Yunan Isnainy Shalim, biasa dipanggil Shalimow. Kok unik namanya, apa artinya? filosofisnya Sha: Shalat, Limo; lima, W; Waktu. he..he pas ya. Shalimow memang nama panggilan dari  teman-teman semasa kuliah di Malang era awal 1990-an. Kebetulan aku pernah cerita bahwa ayahku bernama: Imron Shalim, kakek dari ayah bernama: Wiryo Shalim dan kakek dari Ibu bernama: Joyo Shalim. Jadi Shalim group, hehehe.

Sejak dibangku kuliah aku aktif didunia pergerakkan seperti pendampingan, advokasi kebijakan, dan pemberdayaan masyarakat.
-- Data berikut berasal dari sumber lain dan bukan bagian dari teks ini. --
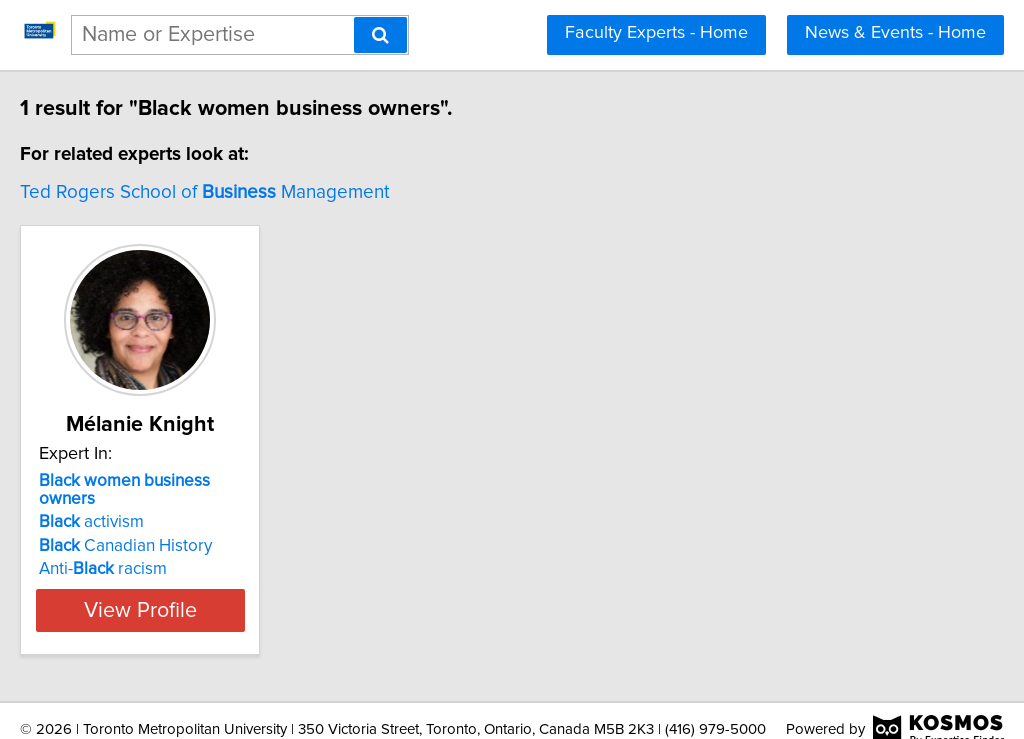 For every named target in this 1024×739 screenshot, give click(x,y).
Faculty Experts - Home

Ijazah S1 teknik mesin membuatku tersesat dijalan yang benar, karena aku justru terjun menekuni profesi di konsultan pemberdayaan masyarakat sejak akhir tahun 1999. Alhamdulillah dengan merogoh kocek sendiri aku bisa kuliah S2 jurusan sosiologi pembangunan di Universitas Brawijaya tahun 2003.

Menempa kapasitas diri mulai dari dasar: Fasilitator, Senior Fasilitator, Asisten Kota, selama 6 tahunan aku memutuskan meniti dijejang Tenaga Ahli Capacity Building Regional di Palembang. Tahun 2007 aku mulai masuk Konsultan Pusat sebuah program dengan menekuni Capacity Building dan Monitoring dan Evaluasi. Hal ini terus berlangsung dengan segala dinamikanya.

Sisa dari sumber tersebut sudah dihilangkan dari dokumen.